The bonds didn’t exactly break, but through a tumultuous series of events the reformers found an ally in the man Leo had put in charge of Papal finances – Hildebrand.
Hildebrand proved to be one of the outstanding men of the era and in 1073 became Pope himself (Gregory VII), but while the embers of division were still glowing, Hildebrand used his considerable influence to ensure a reform-minded Pope was elected next (Nicholas II) and eventually to have the entire system of electing Popes taken out of the hands of both the Roman nobles and the Emperors.

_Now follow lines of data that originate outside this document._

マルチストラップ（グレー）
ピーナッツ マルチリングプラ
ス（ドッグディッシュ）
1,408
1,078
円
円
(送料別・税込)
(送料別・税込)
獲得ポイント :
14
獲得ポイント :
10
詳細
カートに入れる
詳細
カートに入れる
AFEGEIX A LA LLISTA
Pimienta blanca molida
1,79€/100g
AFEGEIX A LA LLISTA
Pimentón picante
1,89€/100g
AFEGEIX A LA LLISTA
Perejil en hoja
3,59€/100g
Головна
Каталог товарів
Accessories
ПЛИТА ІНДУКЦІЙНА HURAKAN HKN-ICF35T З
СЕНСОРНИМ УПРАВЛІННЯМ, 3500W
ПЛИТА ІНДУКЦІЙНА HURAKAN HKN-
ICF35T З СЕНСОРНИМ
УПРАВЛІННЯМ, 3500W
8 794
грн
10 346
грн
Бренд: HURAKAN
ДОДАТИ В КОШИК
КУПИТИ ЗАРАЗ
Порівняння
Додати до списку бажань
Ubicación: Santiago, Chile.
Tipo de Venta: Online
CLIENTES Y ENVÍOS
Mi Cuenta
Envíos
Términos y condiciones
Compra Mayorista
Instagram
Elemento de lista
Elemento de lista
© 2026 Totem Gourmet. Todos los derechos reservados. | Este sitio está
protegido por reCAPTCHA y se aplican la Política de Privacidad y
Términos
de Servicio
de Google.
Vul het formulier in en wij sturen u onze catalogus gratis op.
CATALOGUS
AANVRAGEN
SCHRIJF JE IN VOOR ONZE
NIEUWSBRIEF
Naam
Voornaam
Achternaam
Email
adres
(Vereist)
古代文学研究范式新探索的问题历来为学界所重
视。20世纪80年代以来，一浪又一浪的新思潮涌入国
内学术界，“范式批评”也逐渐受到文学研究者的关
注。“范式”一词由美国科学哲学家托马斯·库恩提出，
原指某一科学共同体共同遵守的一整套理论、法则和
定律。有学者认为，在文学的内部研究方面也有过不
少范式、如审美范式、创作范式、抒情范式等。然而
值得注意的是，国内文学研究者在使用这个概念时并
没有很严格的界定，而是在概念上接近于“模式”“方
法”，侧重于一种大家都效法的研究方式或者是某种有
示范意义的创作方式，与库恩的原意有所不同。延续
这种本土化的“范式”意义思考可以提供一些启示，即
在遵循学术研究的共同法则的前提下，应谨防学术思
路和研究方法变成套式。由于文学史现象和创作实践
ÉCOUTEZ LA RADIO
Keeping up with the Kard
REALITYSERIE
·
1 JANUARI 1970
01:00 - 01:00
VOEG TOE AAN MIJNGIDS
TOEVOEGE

This new system, decreed at the Synod of 1059, it basically still used today. It took the election of Popes out of the hands of the power brokers and into the hands of the cardinal bishops who would nominate a successor and then take it to the clergy & the people of Rome. Thus, the new Pope could come from anywhere in the Church.
What have we learned?
As students of the Reformation well know, the momentous events of 1054 did not solve the Church’s problems. It would take another 500 years for them to come to a head and for the great Protestant movement to reclaim Biblical Christianity for the people.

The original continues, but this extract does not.